Below are records. Find each line in them that holds the word "кабеля" and copy it.

==== Available data ====

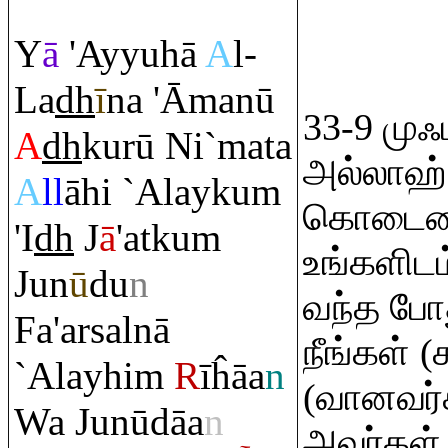
Y
ā
'Ayyuhā
A
l-
La
dh
ī
na 'Āmanū
33-9 முஃ
A
dh
kurū Ni`mata
அல்லாஹ் ப
A
ll
āhi `Alayku
m
கொடையை 
'I
dh
J
ā
'atku
m
உங்களிடம
Jun
ū
du
n
வந்த போத
Fa'arsalnā
நீங்கள் 
`Alayhi
m
R
īĥāa
n
(வானவர்
Wa Junūdāa
n
அவர்கள் 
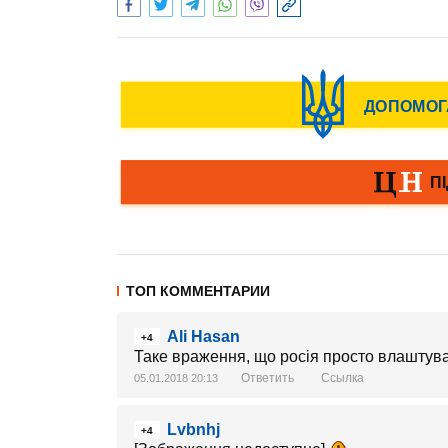
ТОП КОММЕНТАРИИ
Ali Hasan
+4
Таке враження, що росія просто влаштув
Ответить
Ссылка
05.01.2018 20:13
Lvbnhj
+4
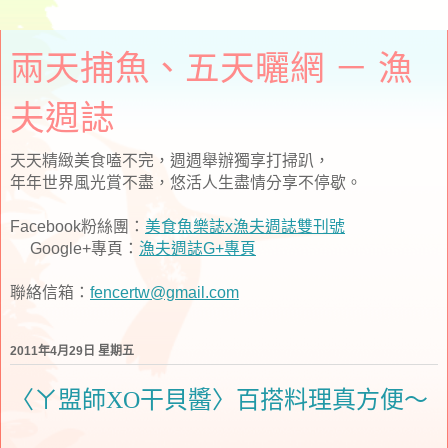
兩天捕魚、五天曬網 － 漁
夫週誌
天天精緻美食嗑不完，週週舉辦獨享打掃趴，
年年世界風光賞不盡，悠活人生盡情分享不停歇。
Facebook粉絲團：
美食魚樂誌x漁夫週誌雙刊號
Google+專頁：
漁夫週誌G+專頁
聯絡信箱：
fencertw@gmail.com
2011年4月29日 星期五
〈ㄚ盟師XO干貝醬〉百搭料理真方便～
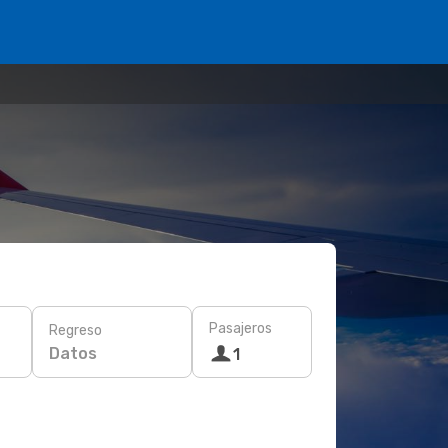
Pasajeros
Regreso
Datos
1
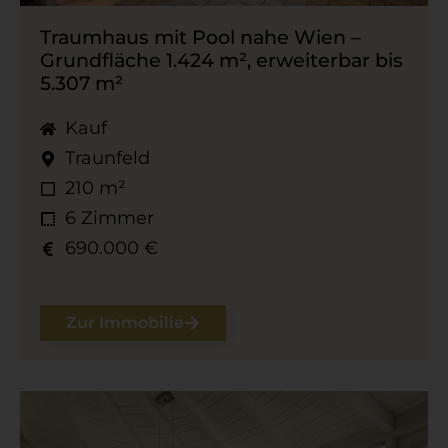
Traumhaus mit Pool nahe Wien –
Grundfläche 1.424 m², erweiterbar bis
5.307 m²
Kauf
Traunfeld
210 m²
6 Zimmer
690.000 €
Zur Immobilie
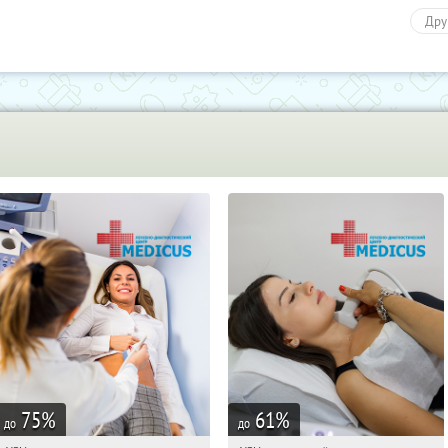
Дру
Здо
75
%
61
%
до
до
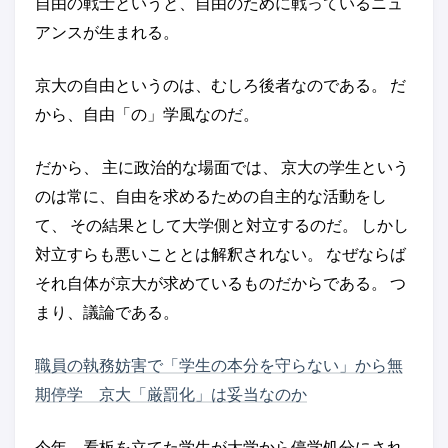
自由の戦士というと、自由のために戦っているニュ
アンスが生まれる。
京大の自由というのは、むしろ後者なのである。 だ
から、自由「の」学風なのだ。
だから、 主に政治的な場面では、 京大の学生という
のは常に、自由を求めるための自主的な活動をし
て、 その結果として大学側と対立するのだ。 しかし
対立すらも悪いこととは解釈されない。 なぜならば
それ自体が京大が求めているものだからである。 つ
まり、議論である。
職員の執務妨害で「学生の本分を守らない」から無
期停学 京大「厳罰化」は妥当なのか
今年、看板を立てた学生が大学から停学処分にされ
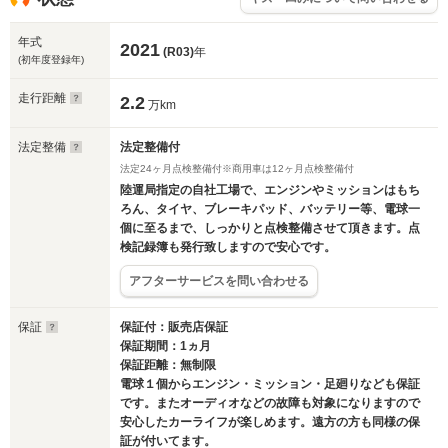
年式
2021
(R03)
年
(初年度登録年)
走行距離
2.2
万km
法定整備
法定整備付
法定24ヶ月点検整備付※商用車は12ヶ月点検整備付
陸運局指定の自社工場で、エンジンやミッションはもち
ろん、タイヤ、ブレーキパッド、バッテリー等、電球一
個に至るまで、しっかりと点検整備させて頂きます。点
検記録簿も発行致しますので安心です。
アフターサービスを問い合わせる
保証
保証付：販売店保証
保証期間：1ヵ月
保証距離：無制限
電球１個からエンジン・ミッション・足廻りなども保証
です。またオーディオなどの故障も対象になりますので
安心したカーライフが楽しめます。遠方の方も同様の保
証が付いてます。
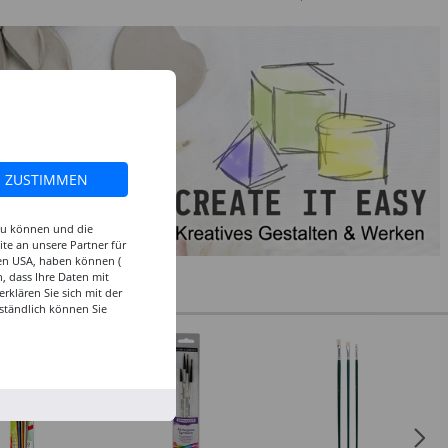
ZUSTIMMEN
 zu können und die
te an unsere Partner für
den USA, haben können (
, dass Ihre Daten mit
klären Sie sich mit der
ständlich können Sie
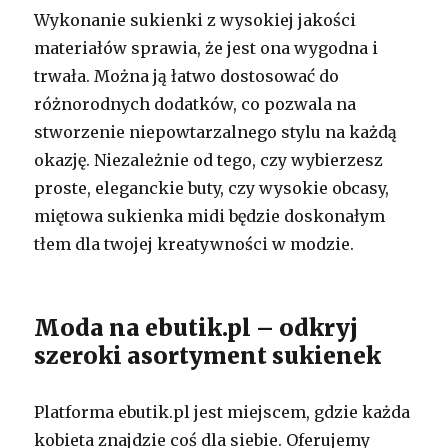
Wykonanie sukienki z wysokiej jakości
materiałów sprawia, że jest ona wygodna i
trwała. Można ją łatwo dostosować do
różnorodnych dodatków, co pozwala na
stworzenie niepowtarzalnego stylu na każdą
okazję. Niezależnie od tego, czy wybierzesz
proste, eleganckie buty, czy wysokie obcasy,
miętowa sukienka midi będzie doskonałym
tłem dla twojej kreatywności w modzie.
Moda na ebutik.pl – odkryj
szeroki asortyment sukienek
Platforma ebutik.pl jest miejscem, gdzie każda
kobieta znajdzie coś dla siebie. Oferujemy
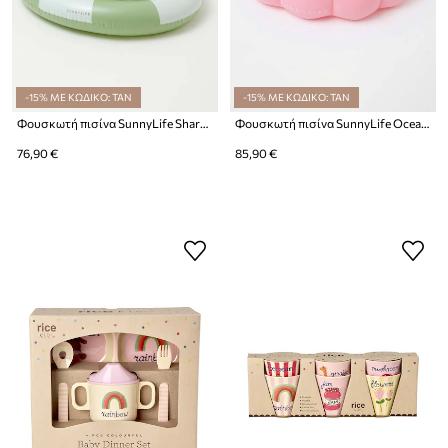
-15% ΜΕ ΚΩΔΙΚΟ: TAN
-15% ΜΕ ΚΩΔΙΚΟ: TAN
Φουσκωτή πισίνα SunnyLife Shark Tribe
Φουσκωτή πισίνα SunnyLife Ocean Treasure
76,90 €
85,90 €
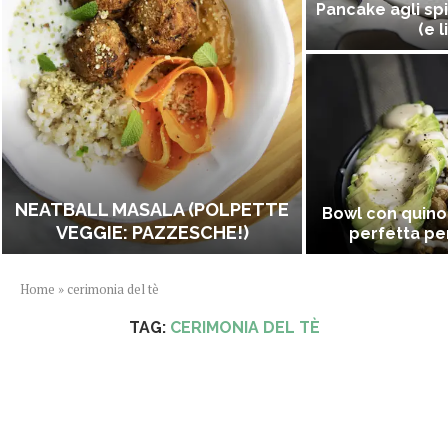
Pancake agli spi
(e l
NEATBALL MASALA (POLPETTE
Bowl con quino
VEGGIE: PAZZESCHE!)
perfetta per
Home
»
cerimonia del tè
TAG:
CERIMONIA DEL TÈ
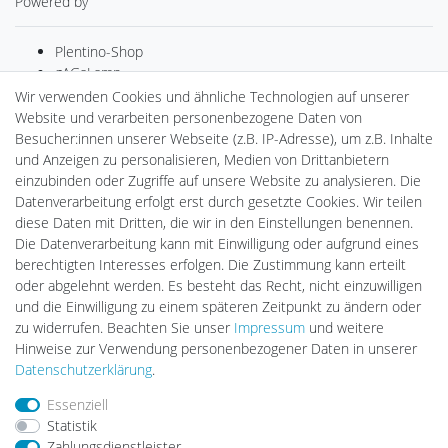
Powered by
Plentino-Shop
gAGaLamp
Drohnenstore24
Wir verwenden Cookies und ähnliche Technologien auf unserer
Cardanlight-Shop
Website und verarbeiten personenbezogene Daten von
Batteriespeicher
Besucher:innen unserer Webseite (z.B. IP-Adresse), um z.B. Inhalte
PlentiSolar
und Anzeigen zu personalisieren, Medien von Drittanbietern
Gebrauchtlicht
einzubinden oder Zugriffe auf unsere Website zu analysieren. Die
Ledkauf
Datenverarbeitung erfolgt erst durch gesetzte Cookies. Wir teilen
DEYESOLAR
diese Daten mit Dritten, die wir in den Einstellungen benennen.
Lightech Connect
Die Datenverarbeitung kann mit Einwilligung oder aufgrund eines
CardanLight Europe
berechtigten Interesses erfolgen. Die Zustimmung kann erteilt
FORTIMO LEDs
oder abgelehnt werden. Es besteht das Recht, nicht einzuwilligen
LED-RETROSHOP
und die Einwilligung zu einem späteren Zeitpunkt zu ändern oder
MeinUSB
zu widerrufen. Beachten Sie unser
Impressum
und weitere
Hinweise zur Verwendung personenbezogener Daten in unserer
Daten­schutz­erklärung
.
Impressum
Daten­schutz­erklärung
AGB
Essenziell
Statistik
Zahlungsdienstleister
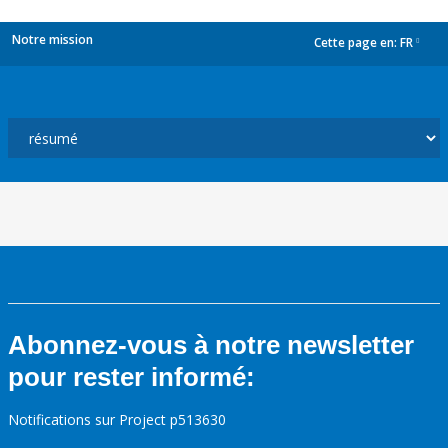
Notre mission
Cette page en:
FR
dropdown
Abonnez-vous à notre newsletter
pour rester informé:
Notifications sur Project p513630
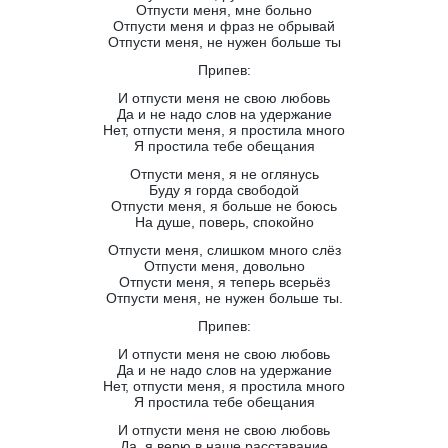
Отпусти меня, мне больно
Отпусти меня и фраз не обрывай
Отпусти меня, не нужен больше ты
Припев:
И отпусти меня не свою любовь
Да и не надо слов на удержание
Нет, отпусти меня, я простила много
Я простила тебе обещания
Отпусти меня, я не оглянусь
Буду я горда свободой
Отпусти меня, я больше не боюсь
На душе, поверь, спокойно
Отпусти меня, слишком много слёз
Отпусти меня, довольно
Отпусти меня, я теперь всерьёз
Отпусти меня, не нужен больше ты.
Припев:
И отпусти меня не свою любовь
Да и не надо слов на удержание
Нет, отпусти меня, я простила много
Я простила тебе обещания
И отпусти меня не свою любовь
Да, я верю в наше расставание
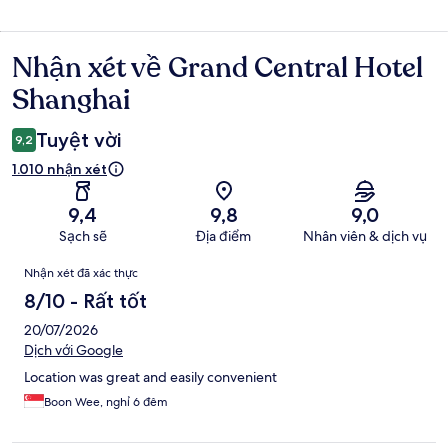
Nhận xét về Grand Central Hotel
Nhận
xét
Shanghai
Tuyệt vời
9,2
1.010 nhận xét
9,4
9,8
9,0
Sạch sẽ
Địa điểm
Nhân viên & dịch vụ
Nhận
Nhận xét đã xác thực
xét
8/10 - Rất tốt
20/07/2026
Dịch với Google
Location was great and easily convenient
Boon Wee, nghỉ 6 đêm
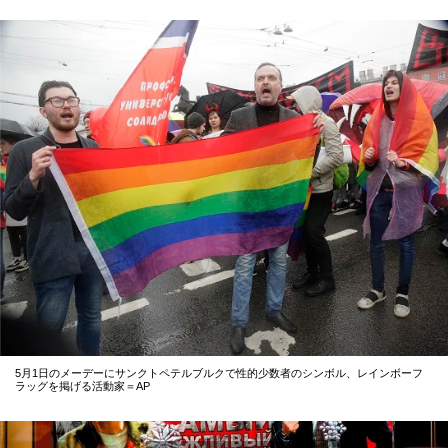
5月1日のメーデーにサンクトペテルブルクで性的少数者のシンボル、レインボーフ
ラッグを掲げる活動家＝AP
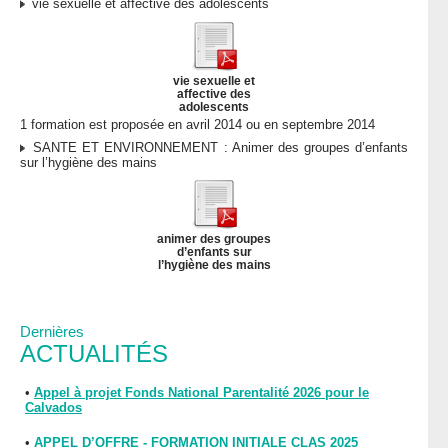
vie sexuelle et affective des adolescents
vie sexuelle et
affective des
adolescents
1 formation est proposée en avril 2014 ou en septembre 2014
SANTE ET ENVIRONNEMENT : Animer des groupes d’enfants
sur l’hygiène des mains
animer des groupes
d’enfants sur
l’hygiène des mains
Dernières
ACTUALITÉS
•
Appel à projet Fonds National Parentalité 2026 pour le
Calvados
•
APPEL D’OFFRE - FORMATION INITIALE CLAS 2025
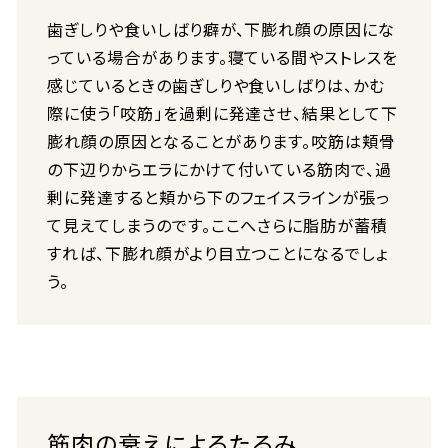
歯ぎしりや食いしばり癖が、下膨れ顔の原因にな
っている場合があります。寝ている間やストレスを
感じているときの歯ぎしりや食いしばりは、かむ
際に使う「咬筋」を過剰に発達させ、結果として下
膨れ顔の原因となることがあります。咬筋は頬骨
の下辺りからエラにかけて付いている筋肉で、過
剰に発達すると頬から下のフェイスラインが張っ
て見えてしまうのです。ここへさらに脂肪が蓄積
すれば、下膨れ顔がより目立つことになるでしょ
う。
筋肉の衰えによるたるみ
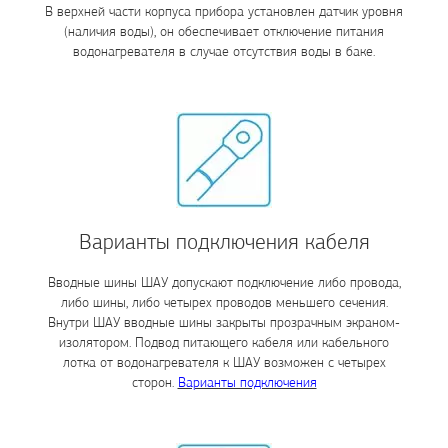
В верхней части корпуса прибора установлен датчик уровня
(наличия воды), он обеспечивает отключение питания
водонагревателя в случае отсутствия воды в баке.
Варианты подключения кабеля
Вводные шины ШАУ допускают подключение либо провода,
либо шины, либо четырех проводов меньшего сечения.
Внутри ШАУ вводные шины закрыты прозрачным экраном-
изолятором. Подвод питающего кабеля или кабельного
лотка от водонагревателя к ШАУ возможен с четырех
сторон.
Варианты подключения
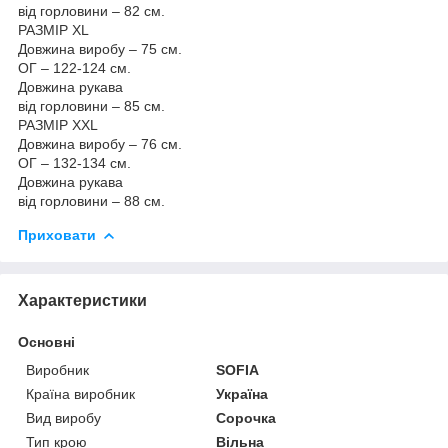
від горловини – 82 см.
РАЗМІР XL
Довжина виробу – 75 см.
ОГ – 122-124 см.
Довжина рукава
від горловини – 85 см.
РАЗМІР XXL
Довжина виробу – 76 см.
ОГ – 132-134 см.
Довжина рукава
від горловини – 88 см.
Приховати
Характеристики
Основні
Виробник
SOFIA
Країна виробник
Україна
Вид виробу
Сорочка
Тип крою
Вільна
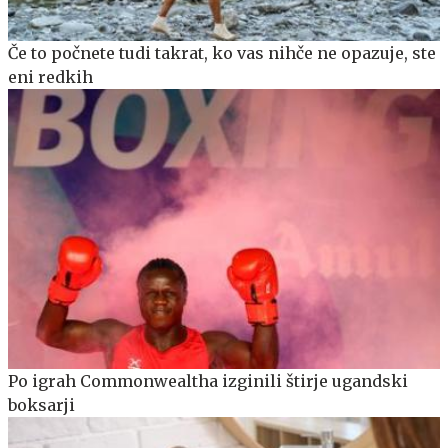
Če to počnete tudi takrat, ko vas nihče ne opazuje, ste
eni redkih
Po igrah Commonwealtha izginili štirje ugandski
boksarji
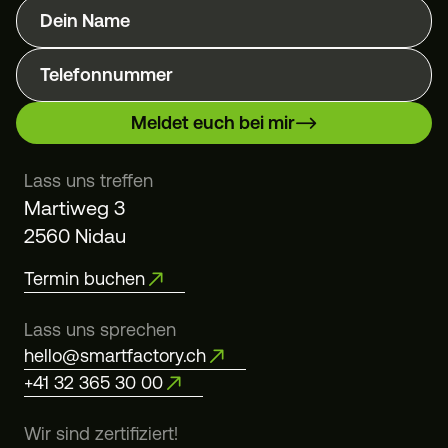
Dein Name
Telefonnummer
Meldet euch bei mir
Lass uns treffen
Martiweg 3
2560 Nidau
Termin buchen
Lass uns sprechen
hello@smartfactory.ch
+41 32 365 30 00
Wir sind zertifiziert!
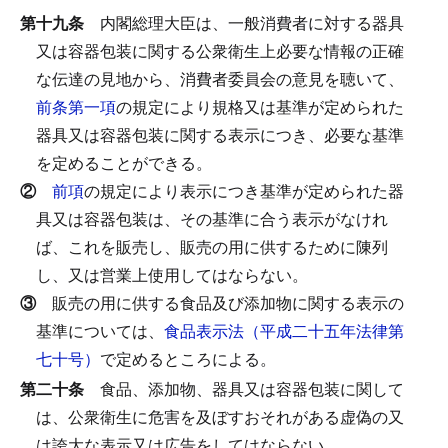
第十九条
内閣総理大臣は、一般消費者に対する器具
又は容器包装に関する公衆衛生上必要な情報の正確
な伝達の見地から、消費者委員会の意見を聴いて、
前条第一項
の規定により規格又は基準が定められた
器具又は容器包装に関する表示につき、必要な基準
を定めることができる。
②
前項
の規定により表示につき基準が定められた器
具又は容器包装は、その基準に合う表示がなけれ
ば、これを販売し、販売の用に供するために陳列
し、又は営業上使用してはならない。
③
販売の用に供する食品及び添加物に関する表示の
基準については、
食品表示法（平成二十五年法律第
七十号）
で定めるところによる。
第二十条
食品、添加物、器具又は容器包装に関して
は、公衆衛生に危害を及ぼすおそれがある虚偽の又
は誇大な表示又は広告をしてはならない。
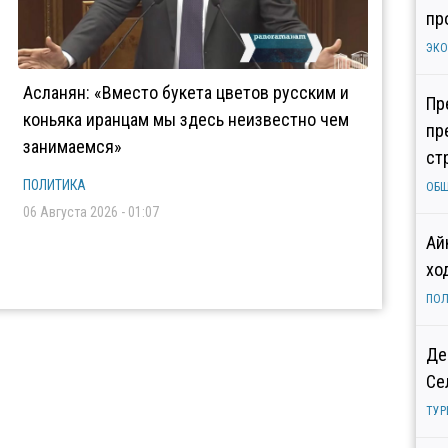
пр
ЭК
Асланян: «Вместо букета цветов русским и
Пр
коньяка иранцам мы здесь неизвестно чем
пр
занимаемся»
ст
ПОЛИТИКА
ОБ
06 Августа 2026 - 01:07
Ай
хо
ПОЛ
Де
Се
ТУР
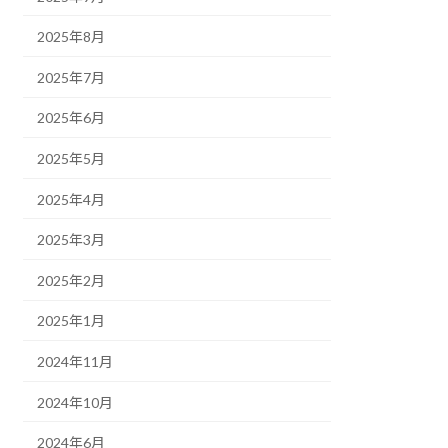
2025年8月
2025年7月
2025年6月
2025年5月
2025年4月
2025年3月
2025年2月
2025年1月
2024年11月
2024年10月
2024年6月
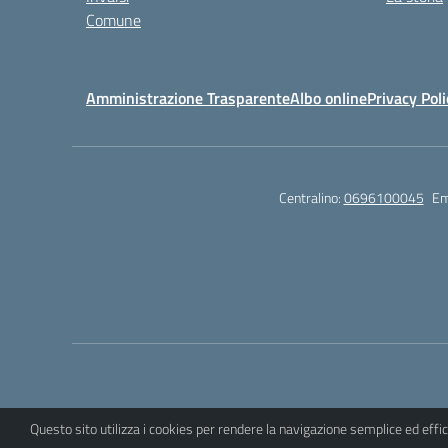
Comune
Amministrazione Trasparente
Albo online
Privacy Poli
Centralino:
0696100045
Em
Questo sito utilizza i cookies per rendere la navigazione semplice ed eff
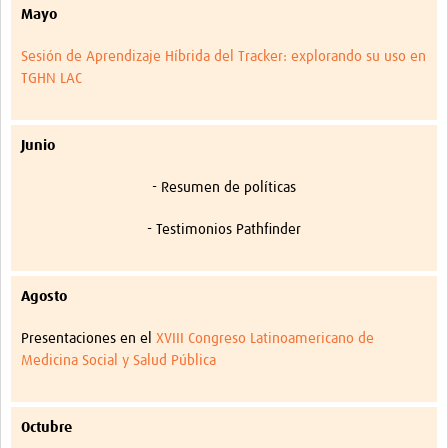
Mayo
Sesión de Aprendizaje Híbrida del Tracker: explorando su uso en
TGHN LAC
Junio
- Resumen de políticas
- Testimonios Pathfinder
Agosto
Presentaciones en el
XVIII Congreso Latinoamericano de
Medicina Social y Salud Pública
Octubre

====

[Response to the exercise]
Варианты подключения кабеля
изолятором. Подвод питающего кабеля или кабельного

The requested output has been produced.